[Saved entries]
<<<<

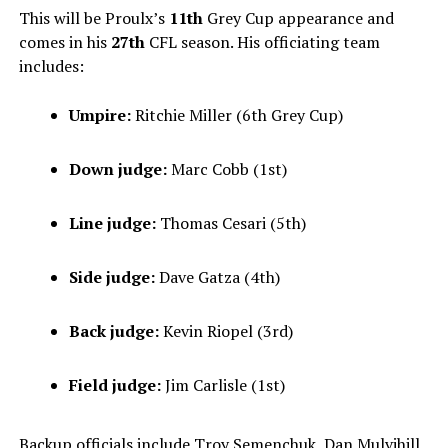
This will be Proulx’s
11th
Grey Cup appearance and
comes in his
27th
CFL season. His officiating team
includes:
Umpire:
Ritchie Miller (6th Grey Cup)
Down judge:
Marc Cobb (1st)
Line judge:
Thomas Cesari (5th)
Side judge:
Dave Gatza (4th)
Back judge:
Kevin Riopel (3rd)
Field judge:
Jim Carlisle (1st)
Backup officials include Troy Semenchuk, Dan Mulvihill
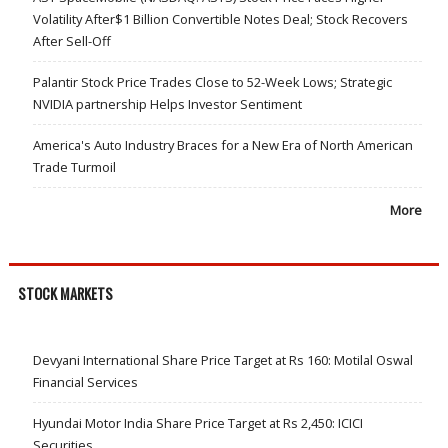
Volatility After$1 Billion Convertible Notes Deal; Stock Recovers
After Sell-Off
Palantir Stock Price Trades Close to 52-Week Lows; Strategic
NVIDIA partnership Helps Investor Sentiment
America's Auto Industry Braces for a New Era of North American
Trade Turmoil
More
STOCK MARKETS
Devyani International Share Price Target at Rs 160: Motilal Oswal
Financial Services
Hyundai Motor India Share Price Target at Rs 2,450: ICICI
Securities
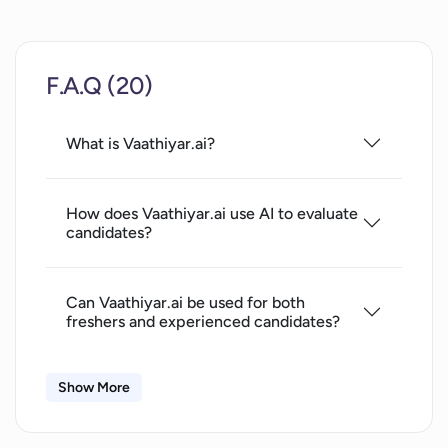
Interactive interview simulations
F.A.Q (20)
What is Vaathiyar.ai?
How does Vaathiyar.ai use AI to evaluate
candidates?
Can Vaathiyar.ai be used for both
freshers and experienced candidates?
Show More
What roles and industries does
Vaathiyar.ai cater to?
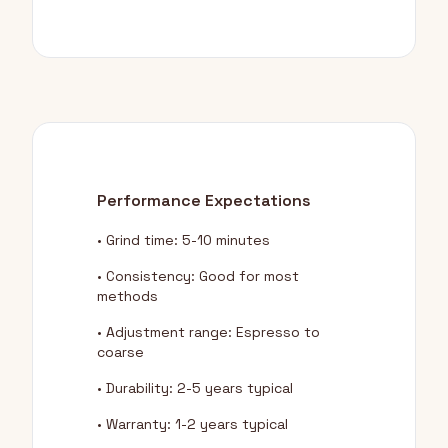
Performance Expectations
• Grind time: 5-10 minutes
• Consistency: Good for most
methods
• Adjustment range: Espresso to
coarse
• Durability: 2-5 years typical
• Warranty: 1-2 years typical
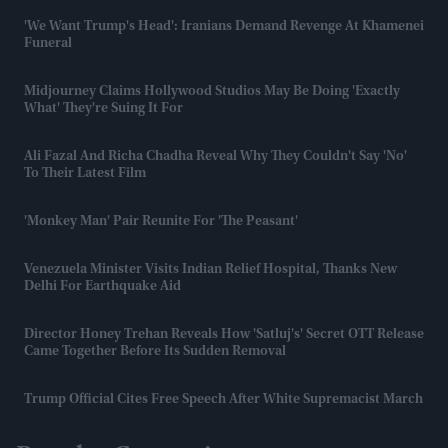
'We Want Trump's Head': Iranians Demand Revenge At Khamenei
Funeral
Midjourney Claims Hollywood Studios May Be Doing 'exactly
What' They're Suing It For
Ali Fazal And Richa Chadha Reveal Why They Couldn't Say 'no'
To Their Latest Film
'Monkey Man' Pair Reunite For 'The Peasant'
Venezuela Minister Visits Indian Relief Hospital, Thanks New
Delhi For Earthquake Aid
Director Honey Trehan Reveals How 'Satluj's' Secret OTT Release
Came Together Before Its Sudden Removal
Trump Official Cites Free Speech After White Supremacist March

>>>>

--- Your task ---
All records above are to be printed exactly, minus the pictures they contain.

--- Problem solution ---
This will be Proulx’s
11th
Grey Cup appearance and
comes in his
27th
CFL season. His officiating team
includes:
Umpire:
Ritchie Miller (6th Grey Cup)
Down judge:
Marc Cobb (1st)
Line judge:
Thomas Cesari (5th)
Side judge:
Dave Gatza (4th)
Back judge:
Kevin Riopel (3rd)
Field judge:
Jim Carlisle (1st)
Backup officials include Troy Semenchuk, Dan Mulvihill
Volatility After$1 Billion Convertible Notes Deal; Stock Recovers
After Sell-Off
Palantir Stock Price Trades Close to 52-Week Lows; Strategic
NVIDIA partnership Helps Investor Sentiment
America's Auto Industry Braces for a New Era of North American
Trade Turmoil
More
STOCK MARKETS
Devyani International Share Price Target at Rs 160: Motilal Oswal
Financial Services
Hyundai Motor India Share Price Target at Rs 2,450: ICICI
Securities
Interactive interview simulations
F.A.Q (20)
What is Vaathiyar.ai?
How does Vaathiyar.ai use AI to evaluate
candidates?
Can Vaathiyar.ai be used for both
freshers and experienced candidates?
Show More
What roles and industries does
Vaathiyar.ai cater to?
Performance Expectations
• Grind time: 5-10 minutes
• Consistency: Good for most
methods
• Adjustment range: Espresso to
coarse
• Durability: 2-5 years typical
• Warranty: 1-2 years typical
'We Want Trump's Head': Iranians Demand Revenge At Khamenei
Funeral
Midjourney Claims Hollywood Studios May Be Doing 'exactly
What' They're Suing It For
Ali Fazal And Richa Chadha Reveal Why They Couldn't Say 'no'
To Their Latest Film
'Monkey Man' Pair Reunite For 'The Peasant'
Venezuela Minister Visits Indian Relief Hospital, Thanks New
Delhi For Earthquake Aid
Director Honey Trehan Reveals How 'Satluj's' Secret OTT Release
Came Together Before Its Sudden Removal
Trump Official Cites Free Speech After White Supremacist March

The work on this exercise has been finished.